In [1]:
import os
from pathlib import Path
import itertools as it

import numpy as np
import tables as tb

from functools import reduce

os.environ["POLARS_MAX_THREADS"] = "128"

import polars as pl  # noqa: E402

In [2]:
%load_ext watermark
%watermark -vp numpy,polars,tables

Python implementation: CPython
Python version       : 3.11.3
IPython version      : 8.13.2

numpy : 1.23.5
polars: 0.20.6
tables: 3.8.0



In [3]:
ptn_info = (
    pl.read_csv("supplementary_tables/supplementary_table_2.tsv", separator="\t")
    .filter(pl.col("dataset") == "test")
)

ptn_info

ptn,ptn_id,genome,genome_id,vog_bitscore,vog_annot,vog_category,phrog_bitscore,phrog_annot,phrog_category,dataset
str,i64,str,i64,f64,str,str,i64,str,str,str
"""IMGVR_UViG_256…",0,"""IMGVR_UViG_256…",0,,"""unknown functi…","""unknown""",,"""NA""","""unknown functi…","""test"""
"""IMGVR_UViG_256…",1,"""IMGVR_UViG_256…",0,,"""unknown functi…","""unknown""",,"""NA""","""unknown functi…","""test"""
"""IMGVR_UViG_256…",2,"""IMGVR_UViG_256…",0,,"""unknown functi…","""unknown""",,"""NA""","""unknown functi…","""test"""
"""IMGVR_UViG_256…",3,"""IMGVR_UViG_256…",0,,"""unknown functi…","""unknown""",,"""NA""","""unknown functi…","""test"""
"""IMGVR_UViG_256…",4,"""IMGVR_UViG_256…",0,,"""unknown functi…","""unknown""",,"""NA""","""unknown functi…","""test"""
"""IMGVR_UViG_256…",5,"""IMGVR_UViG_256…",0,,"""unknown functi…","""unknown""",,"""NA""","""unknown functi…","""test"""
"""IMGVR_UViG_256…",6,"""IMGVR_UViG_256…",0,,"""unknown functi…","""unknown""",,"""NA""","""unknown functi…","""test"""
"""IMGVR_UViG_256…",7,"""IMGVR_UViG_256…",0,,"""unknown functi…","""unknown""",,"""NA""","""unknown functi…","""test"""
"""IMGVR_UViG_256…",8,"""IMGVR_UViG_256…",0,,"""unknown functi…","""unknown""",58,"""NA""","""unknown functi…","""test"""
"""IMGVR_UViG_256…",9,"""IMGVR_UViG_256…",0,,"""unknown functi…","""unknown""",,"""NA""","""unknown functi…","""test"""


In [4]:
def add_protein_clustering(
    ptn_info: pl.DataFrame,
    cluster_file: str | Path,
    genome_k: int,
    genome_res: float,
    protein_k: int,
    protein_res: float,
    genome_embedding_type: str,
    protein_embedding_type: str,
) -> pl.DataFrame:
    with tb.open_file(cluster_file) as fp:
        group = fp.root[genome_embedding_type]
        clustering_metadata = group.metadata[:]
        clustering_query = np.array(
            (genome_k, genome_res, protein_k, protein_res), 
            dtype=clustering_metadata.dtype
        )

        try: 
            query_idx = np.where(clustering_metadata == clustering_query)[0][0]
        except IndexError as err:
            raise ValueError(
                f"Clustering not found with parameters: {genome_k=}, {genome_res=}, {protein_k=}, {protein_res=}"
            ) from err
        
        protein_clusters = group[protein_embedding_type][query_idx, :]
        genome_clusters = group["genome"][query_idx, :]

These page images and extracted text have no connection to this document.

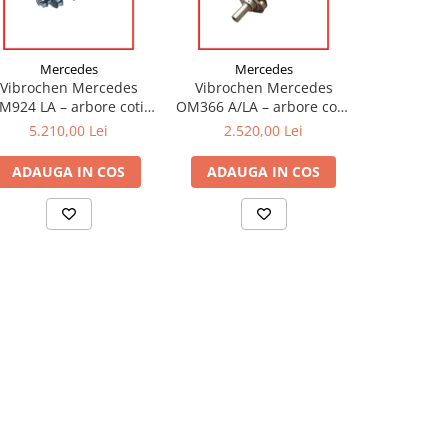
Mercedes
Mercedes
Me
Vibrochen Mercedes
Vibrochen Mercedes
Vibroch
M924 LA – arbore cotit
OM366 A/LA – arbore cotit
OM457 LA –
9240300002 pentru
3660301602 pentru
4570300401
5.210,00 Lei
2.520,00 Lei
7.67
Mercedes Atego / Axor
camioane și autobuze
Actro
ADAUGA IN COS
ADAUGA IN COS
ADAUG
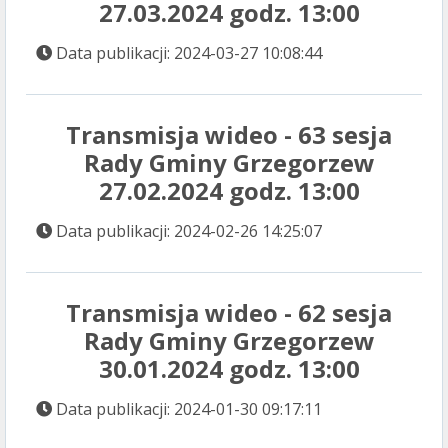
27.03.2024 godz. 13:00
Data publikacji: 2024-03-27 10:08:44
Transmisja wideo - 63 sesja
Rady Gminy Grzegorzew
27.02.2024 godz. 13:00
Data publikacji: 2024-02-26 14:25:07
Transmisja wideo - 62 sesja
Rady Gminy Grzegorzew
30.01.2024 godz. 13:00
Data publikacji: 2024-01-30 09:17:11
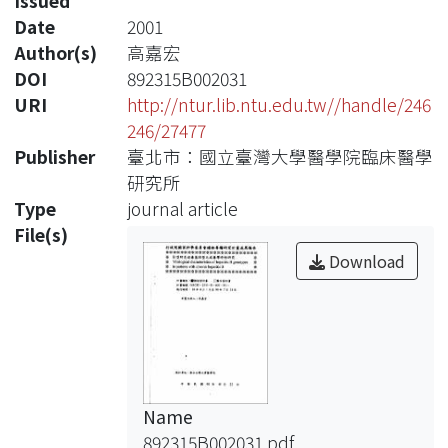
Issued
Date
2001
Author(s)
高嘉宏
DOI
892315B002031
URI
http://ntur.lib.ntu.edu.tw//handle/246
246/27477
Publisher
臺北市：國立臺灣大學醫學院臨床醫學
研究所
Type
journal article
File(s)
Download
Name
892315B002031.pdf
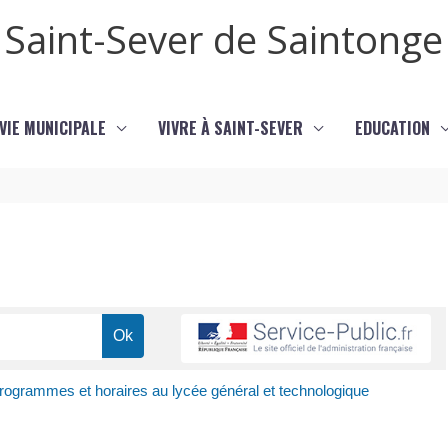
Saint-Sever de Saintonge
VIE MUNICIPALE
VIVRE À SAINT-SEVER
EDUCATION
rogrammes et horaires au lycée général et technologique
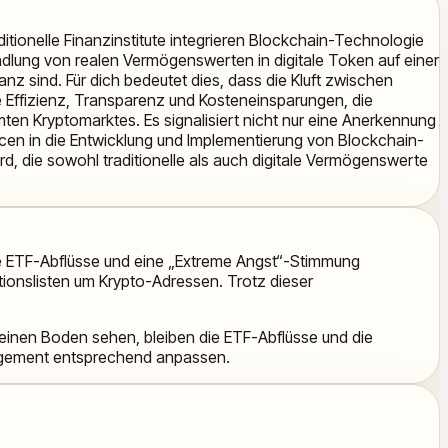
itionelle Finanzinstitute integrieren Blockchain-Technologie
lung von realen Vermögenswerten in digitale Token auf einer
z sind. Für dich bedeutet dies, dass die Kluft zwischen
Effizienz, Transparenz und Kosteneinsparungen, die
samten Kryptomarktes. Es signalisiert nicht nur eine Anerkennung
rcen in die Entwicklung und Implementierung von Blockchain-
d, die sowohl traditionelle als auch digitale Vermögenswerte
lle ETF-Abflüsse und eine „Extreme Angst“-Stimmung
tionslisten um Krypto-Adressen. Trotz dieser
einen Boden sehen, bleiben die ETF-Abflüsse und die
anagement entsprechend anpassen.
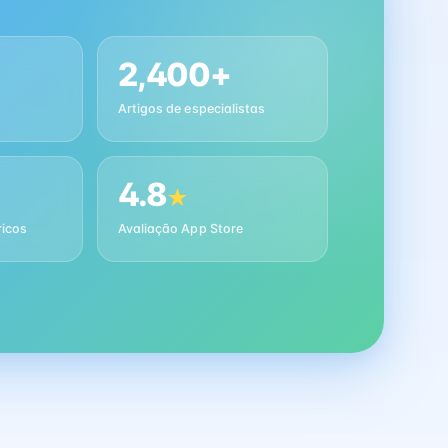
2,400+
Artigos de especialistas
4.8
★
ricos
Avaliação App Store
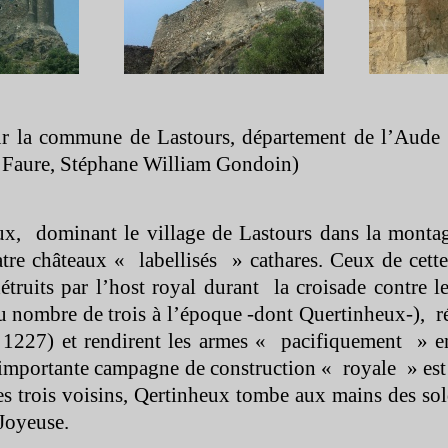
ur la commune de Lastours, département de l’Aude 
 Faure, Stéphane William Gondoin)
ux, dominant le village de Lastours dans la montag
tre châteaux « labellisés » cathares. Ceux de cett
étruits par l’host royal durant la croisade contre le
au nombre de trois à l’époque -
dont Quertinheux-
), r
t 1227) et rendirent les armes « pacifiquement » e
importante campagne de construction « royale » est 
 trois voisins, Qertinheux tombe aux mains des sol
Joyeuse.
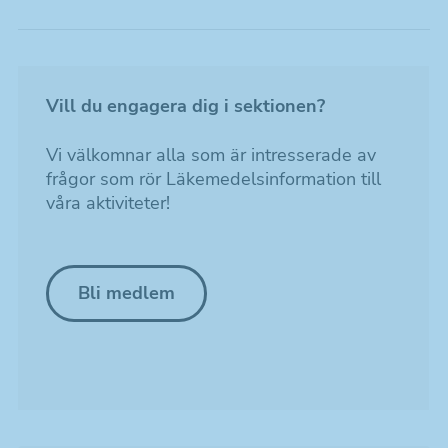
som kan intressera
dig.
Vill du engagera dig i sektionen?
Vi välkomnar alla som är intresserade av
frågor som rör Läkemedelsinformation till
våra aktiviteter!
Bli medlem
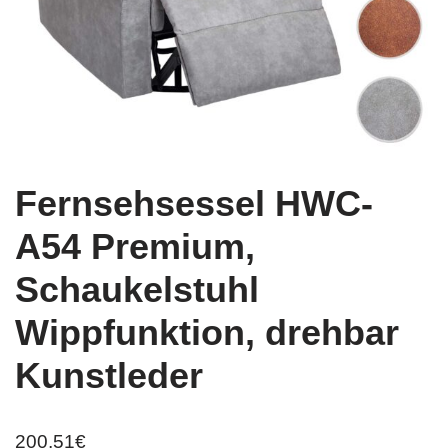
Fernsehsessel HWC-
A54 Premium,
Schaukelstuhl
Wippfunktion, drehbar
Kunstleder
200,51
€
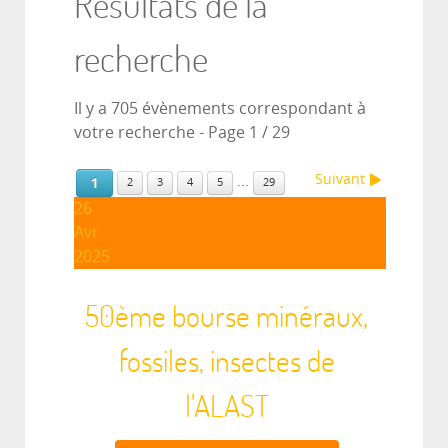
Résultats de la
recherche
Il y a 705 évènements correspondant à
votre recherche
- Page 1 / 29
Suivant
...
1
2
3
4
5
29
26
Avr
2025
50ème bourse minéraux,
fossiles, insectes de
l'ALAST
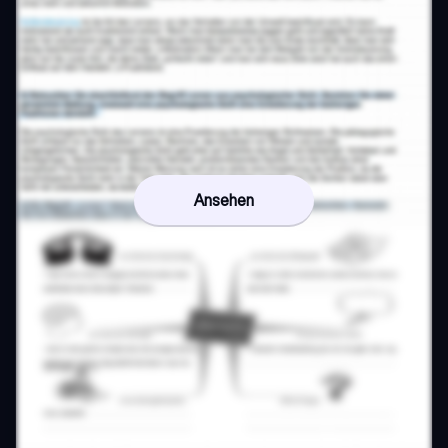
Ansehen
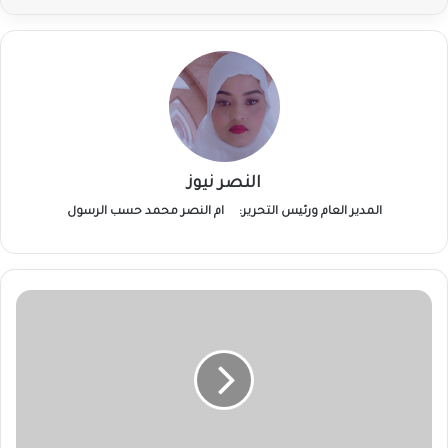
النصر نيوز
المدير العام ورئيس التحرير:
ام النصر محمد حسب الرسول
ضبط
نصف
مليون
حبة
مخدرة
بولاية
الجزيرة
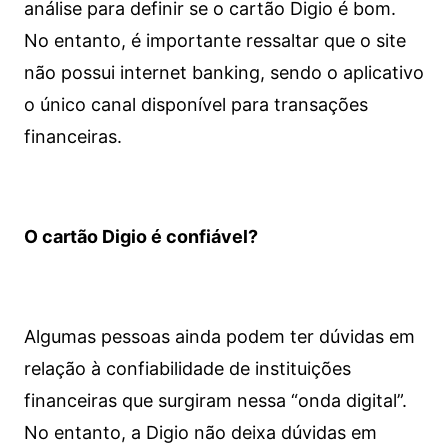
análise para definir se o cartão Digio é bom.
No entanto, é importante ressaltar que o site
não possui internet banking, sendo o aplicativo
o único canal disponível para transações
financeiras.
O cartão Digio é confiável?
Algumas pessoas ainda podem ter dúvidas em
relação à confiabilidade de instituições
financeiras que surgiram nessa “onda digital”.
No entanto, a Digio não deixa dúvidas em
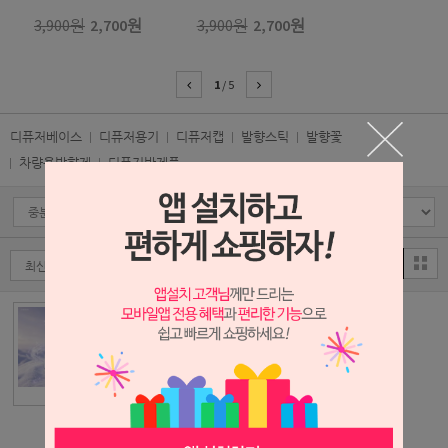
3,900원
2,700원
3,900원
2,700원
1
/
5
디퓨저베이스
디퓨저용기
디퓨저캡
발향스틱
발향꽃
차량용방향제
디퓨저반제품
아로마 디퓨저용
기(사각 유리병
만) [50ml]
800원
원형 양면 테이프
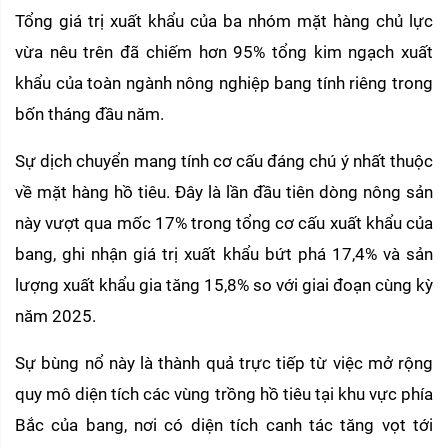
Tổng giá trị xuất khẩu của ba nhóm mặt hàng chủ lực 
vừa nêu trên đã chiếm hơn 95% tổng kim ngạch xuất 
khẩu của toàn ngành nông nghiệp bang tính riêng trong 
bốn tháng đầu năm.
Sự dịch chuyển mang tính cơ cấu đáng chú ý nhất thuộc 
về mặt hàng hồ tiêu. Đây là lần đầu tiên dòng nông sản 
này vượt qua mốc 17% trong tổng cơ cấu xuất khẩu của 
bang, ghi nhận giá trị xuất khẩu bứt phá 17,4% và sản 
lượng xuất khẩu gia tăng 15,8% so với giai đoạn cùng kỳ 
năm 2025.
Sự bùng nổ này là thành quả trực tiếp từ việc mở rộng 
quy mô diện tích các vùng trồng hồ tiêu tại khu vực phía 
Bắc của bang, nơi có diện tích canh tác tăng vọt tới 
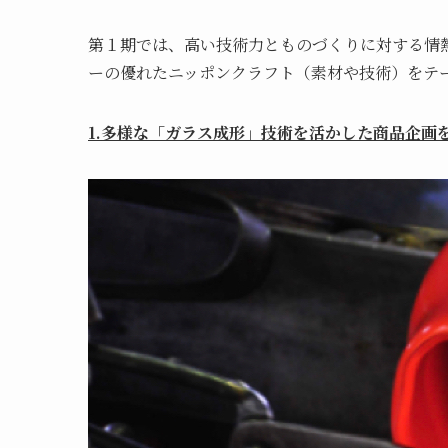
第１期では、高い技術力とものづくりに対する情
ーの優れたニッポンクラフト（素材や技術）をテ
1.多様な「ガラス成形」技術を活かした商品企画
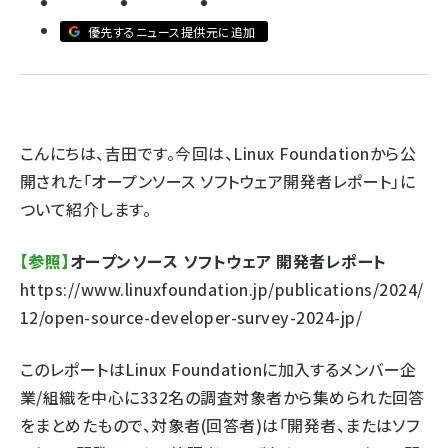
優先するニュース提供元に追加
ai crunch (1365)
こんにちは、吉田です。今回は、Linux Foundationから公
開された「オープンソース ソフトウェア開発者レポート」に
ついて紹介します。
【参照】
オープンソース ソフトウェア 開発者レポート
https://www.linuxfoundation.jp/publications/2024/
12/open-source-developer-survey-2024-jp/
このレポートはLinux Foundationに加入するメンバー企
業/組織を中心に332名の調査対象者から集められた回答
をまとめたもので、対象者(回答者)は「開発者、またはソフ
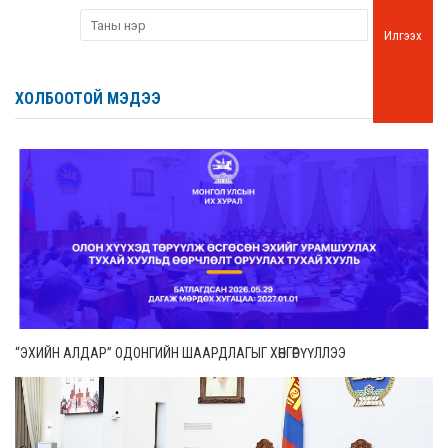
Илгээх
ХОЛБООТОЙ МЭДЭЭ
“ЭХИЙН АЛДАР” ОДОНГИЙН ШААРДЛАГЫГ ХӨНГӨРҮҮЛЛЭЭ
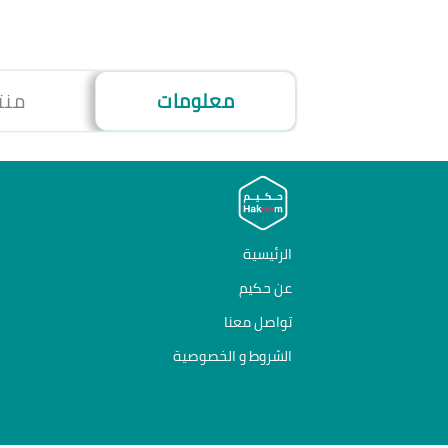
معلومات
منت
الرئيسية
عن حكيم
تواصل معنا
الشروط و الخصوصية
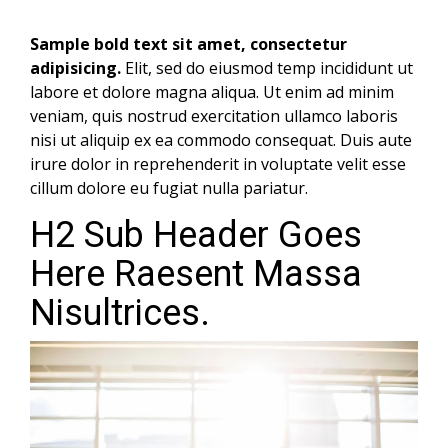
Sample bold text sit amet, consectetur
adipisicing.
Elit, sed do eiusmod temp incididunt ut
labore et dolore magna aliqua. Ut enim ad minim
veniam, quis nostrud exercitation ullamco laboris
nisi ut aliquip ex ea commodo consequat. Duis aute
irure dolor in reprehenderit in voluptate velit esse
cillum dolore eu fugiat nulla pariatur.
H2 Sub Header Goes
Here Raesent Massa
Nisultrices.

    return ptn_info.with_columns(pclu=protein_clusters, gclu=genome_clusters)

In [5]:
# need to use these regex strings to recategorize the PHROG annotations into more specific for this analysis

re_categorize = {
    "nucleotide metabolism": [ # these become replication
        "DNA pol", 
        "single strand DNA binding", 
        "Par[AB]", 
        "DNA primase",
        "(DNA)?[ ]?helicase",
        "repl",
        "primosom",
        "terminal",
        "ribonucleo[st]ide(.*)?reductase",
        "NDP reductase",
    ],
    "head and packaging": [ # split this into packaging
        "terminase", "portal"
    ],
}

def join_annot(annots: list[str]) -> str:
    return f"(?i){'|'.join(annots)}"

for k, v in re_categorize.items():
    print(join_annot(v))

(?i)DNA pol|single strand DNA binding|Par[AB]|DNA primase|(DNA)?[ ]?helicase|repl|primosom|terminal|ribonucleo[st]ide(.*)?reductase|NDP reductase
(?i)terminase|portal


For this example, we only use the genome clusters formed with `pst-large`, and then focus on protein clusters with `esm-large`, `pst-large`, and `genslm`.

In [6]:
clustering_hparams = dict(
    genome_k=15,
    genome_res=1.0,
    protein_k=5,
    protein_res=0.5,
)

protein_clusters_file = "datasets/protein_clusters/embedding-based_protein_clusters_per_genome_cluster.h5"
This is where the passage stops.